Auf dem Spiel stehen mehr als nur Chats. Eine Ausnahme für „kurzlebige“ Nachrichten würde nicht nur Nachrichten über SMS und WhatsApp treffen, sondern auch interne Kommunikation über Coworking-Software wie Slack oder Teams. Im Rat der Europäischen Union funktionieren ganze Arbeitsgruppen über Chats. Bleiben diese pauschal geheim, schwächt das die Transparenz und schafft Anreize, immer mehr Kommunikation in den Graubereich zu verlegen. Die Transparenzgesetze der EU würden letztlich ausgehöhlt.
Nur eine erfolgreiche Klage vor dem Gerichtshof der Europäischen Union kann das ändern. Das Gericht kann die Kommission zwingen, die Chats herauszugeben. Mehr noch, es kann einen Präzedenzfall schaffen. Die Frage lautet: Darf eine EU-Institution eigenhändig entscheiden, was ein Dokument ist? Und ist die Transparenzverordnung wirklich auf die Dokumente beschränkt, die die Bürokratie freiwillig zu den Akten legt?

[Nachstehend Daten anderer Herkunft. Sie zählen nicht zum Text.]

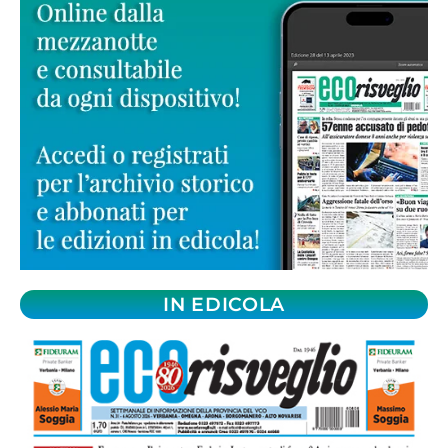
IN EDICOLA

Die Kommission ändert inzwischen ihre Erzählung und behauptet, Von der Leyen habe beim Impfstoffkauf gar keine Rolle gespielt. „Die Kommissionspräsidentin war an den Verhandlungen über den Covid-Impfstoffvertrag nicht beteiligt“, sagt Gesundheitskommissarin Stella Kyriakides nun im EU-Parlament. War die Heldengeschichte über den Impfstoffdeal am Ende nur Flunkerei?
In einem Interview mit einer italienischen Zeitung werde ich gefragt, was sich wohl für ein Skandal in den Chats versteckt. Keiner, sage ich. Vermutlich sei der Inhalt der Nachrichten banal, bestenfalls verraten sie uns ein paar Details. Doch es geht eben nicht nur um die Nachrichten. Zur Verhandlung steht letztlich eine Frage des Herrschaftsstils: Ist Regierungshandeln am Handy über Kontrolle erhaben?